### TO DO
Search the entries for the word "raised". Copy each line in which it is found.

### DATA EXTRACTS
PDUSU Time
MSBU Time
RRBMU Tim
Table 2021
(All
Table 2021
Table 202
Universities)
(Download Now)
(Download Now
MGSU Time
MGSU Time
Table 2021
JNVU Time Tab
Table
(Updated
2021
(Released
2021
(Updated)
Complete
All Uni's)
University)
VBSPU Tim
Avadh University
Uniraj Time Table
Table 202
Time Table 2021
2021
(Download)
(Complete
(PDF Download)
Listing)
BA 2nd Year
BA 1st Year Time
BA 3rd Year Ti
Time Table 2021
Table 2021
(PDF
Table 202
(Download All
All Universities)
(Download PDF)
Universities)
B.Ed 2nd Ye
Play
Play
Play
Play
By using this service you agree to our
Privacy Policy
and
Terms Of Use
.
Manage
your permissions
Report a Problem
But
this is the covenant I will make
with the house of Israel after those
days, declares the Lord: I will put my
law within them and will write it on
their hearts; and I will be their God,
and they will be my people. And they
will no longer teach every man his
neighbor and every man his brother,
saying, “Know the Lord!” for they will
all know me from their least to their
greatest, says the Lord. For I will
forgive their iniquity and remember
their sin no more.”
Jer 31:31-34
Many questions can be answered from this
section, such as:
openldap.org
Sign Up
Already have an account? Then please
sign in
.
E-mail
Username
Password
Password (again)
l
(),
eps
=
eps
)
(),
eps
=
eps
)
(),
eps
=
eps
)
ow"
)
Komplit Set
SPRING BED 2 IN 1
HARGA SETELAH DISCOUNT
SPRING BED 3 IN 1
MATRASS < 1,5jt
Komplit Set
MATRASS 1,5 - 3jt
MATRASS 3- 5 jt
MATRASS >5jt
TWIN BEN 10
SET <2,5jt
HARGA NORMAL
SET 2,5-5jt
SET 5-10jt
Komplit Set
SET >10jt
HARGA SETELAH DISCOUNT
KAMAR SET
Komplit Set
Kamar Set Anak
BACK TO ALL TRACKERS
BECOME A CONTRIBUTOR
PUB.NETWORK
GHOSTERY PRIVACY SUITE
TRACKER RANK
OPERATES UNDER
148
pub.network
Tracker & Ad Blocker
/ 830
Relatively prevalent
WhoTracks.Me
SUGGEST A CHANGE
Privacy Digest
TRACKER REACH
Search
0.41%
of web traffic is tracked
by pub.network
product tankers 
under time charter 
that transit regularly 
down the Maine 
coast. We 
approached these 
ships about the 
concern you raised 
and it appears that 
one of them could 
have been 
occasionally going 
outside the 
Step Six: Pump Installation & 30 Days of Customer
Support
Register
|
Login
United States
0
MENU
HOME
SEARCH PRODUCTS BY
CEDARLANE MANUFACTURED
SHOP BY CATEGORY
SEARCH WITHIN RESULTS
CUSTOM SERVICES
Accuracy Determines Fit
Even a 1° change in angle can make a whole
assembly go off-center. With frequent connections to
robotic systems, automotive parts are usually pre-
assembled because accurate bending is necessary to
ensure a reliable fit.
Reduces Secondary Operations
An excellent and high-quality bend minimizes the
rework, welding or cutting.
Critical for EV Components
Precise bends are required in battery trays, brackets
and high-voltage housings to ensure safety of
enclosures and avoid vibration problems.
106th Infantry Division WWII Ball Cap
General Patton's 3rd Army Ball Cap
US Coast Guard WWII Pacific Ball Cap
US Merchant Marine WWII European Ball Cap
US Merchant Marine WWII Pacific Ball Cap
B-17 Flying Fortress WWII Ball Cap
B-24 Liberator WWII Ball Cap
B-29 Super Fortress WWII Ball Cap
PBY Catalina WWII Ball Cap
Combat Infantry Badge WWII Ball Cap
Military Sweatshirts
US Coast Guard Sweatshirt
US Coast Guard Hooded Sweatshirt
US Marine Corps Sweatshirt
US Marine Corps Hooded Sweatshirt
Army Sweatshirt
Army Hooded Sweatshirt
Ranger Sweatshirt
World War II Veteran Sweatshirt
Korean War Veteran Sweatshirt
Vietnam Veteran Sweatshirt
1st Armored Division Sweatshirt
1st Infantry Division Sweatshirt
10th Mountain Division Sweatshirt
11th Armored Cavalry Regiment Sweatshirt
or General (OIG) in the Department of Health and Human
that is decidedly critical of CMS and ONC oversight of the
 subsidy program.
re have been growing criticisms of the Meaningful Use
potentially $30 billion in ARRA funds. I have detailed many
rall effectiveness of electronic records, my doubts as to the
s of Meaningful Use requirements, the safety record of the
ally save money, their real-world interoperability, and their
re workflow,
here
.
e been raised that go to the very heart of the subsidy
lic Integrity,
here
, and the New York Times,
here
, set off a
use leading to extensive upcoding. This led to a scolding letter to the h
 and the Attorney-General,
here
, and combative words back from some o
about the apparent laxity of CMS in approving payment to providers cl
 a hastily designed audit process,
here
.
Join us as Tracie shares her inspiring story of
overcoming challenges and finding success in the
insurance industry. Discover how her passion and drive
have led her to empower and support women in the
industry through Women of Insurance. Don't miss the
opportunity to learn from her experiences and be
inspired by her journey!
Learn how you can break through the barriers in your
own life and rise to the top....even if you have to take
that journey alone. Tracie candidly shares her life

### FINISHED TASK
concern you raised 
e been raised that go to the very heart of the subsidy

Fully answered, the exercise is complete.